I had some great homemade chicken broth, all jellied up and good, and poached chicken and I had a craving for some chicken tortilla soup. When I say chicken tortilla soup, it has to include lime juice and avocados (and chicken of course!). Much else is negotiable.
I started here with a recipe for Chicken Tortilla Soup from Emeril but made a few changes. I didn’t want it too spicy so skipped his whole Cajun seasoning thing. Also, I had some low fat tortilla chips and saw no reason to use 2 cups (!!!) of vegetable oil for frying corn tortillas up. If you do have corn tortillas you want to crisp, spray with a bit of oil and bake them. Sheesh. Even when I fry corn tortillas up for tacos, I do not use 2 cups of oil! (If you do use 2 cups of oil, make sure you strain it and save it for another use.)
Chicken Tortilla Soup
- 2 Tbs olive oil
- 1 cup onion, chopped
- 2-3 cloves chopped garlic
- 1 Tbs chopped jalapeno pepper
- 1 tsp salt
- 1 1/2 tsp ground cumin
- 1/2 tsp ground coriander
- 1 Tbs tomato paste
- 6 cups homemade chicken stock
- 2 cups cooked diced or shredded chicken
- 1/4 cup chopped fresh cilantro
- 2 tsp lime juice
- 1 avocado, peeled and chopped
- sour cream at the table
- Heat the oil and cook the onion, garlic, jalapeno, salt, cumin and coriander for 5-10 minutes until the onions are golden. Watch the heat so the onions and garlic don't brown. You just want them golden.

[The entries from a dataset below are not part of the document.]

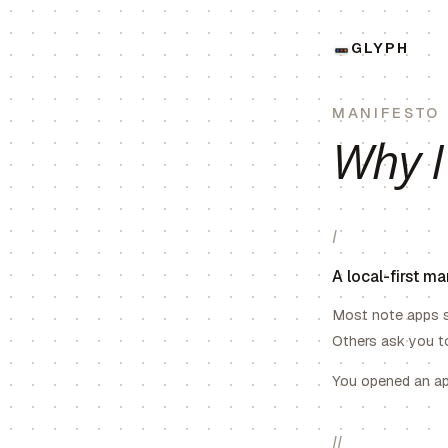
GLYPH
MANIFESTO
Why I
I
A local-first m
Most note apps s
Others ask you to
You opened an app
II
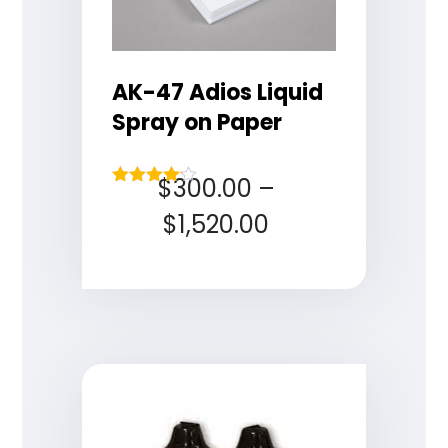
AK-47 Adios Liquid
Spray on Paper
$
300.00
–
Rated
4.00
$
1,520.00
out of 5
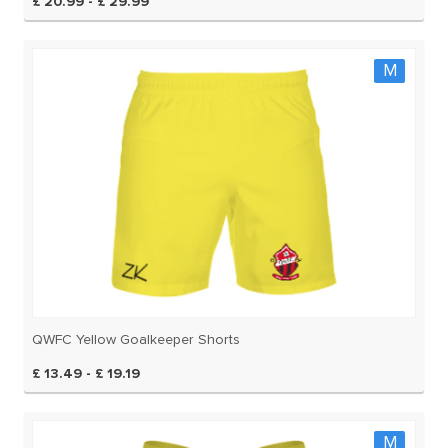
£ 20.99 - £ 29.99
M
QWFC Yellow Goalkeeper Shorts
£ 13.49 - £ 19.19
M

- Stir in the tomato paste and heat another minute or two. Add the chicken broth and simmer 20 minutes.
- Add the chopped or shredded chicken and simmer another 5 minutes or so. Timing's not crucial. Add the cilantro and lime juice, stir, and turn the heat off. Cover and let sit until the rest of your dinner's done!
- Ladle the soup into bowls and serve with bowls of tortilla chips, chopped avocados and sour cream so everyone can add what they like!
Just making chips, basically. So sprayed and laid flat on a cookie sheet.
when you say to spray the corn tortillas and bake do you make folded??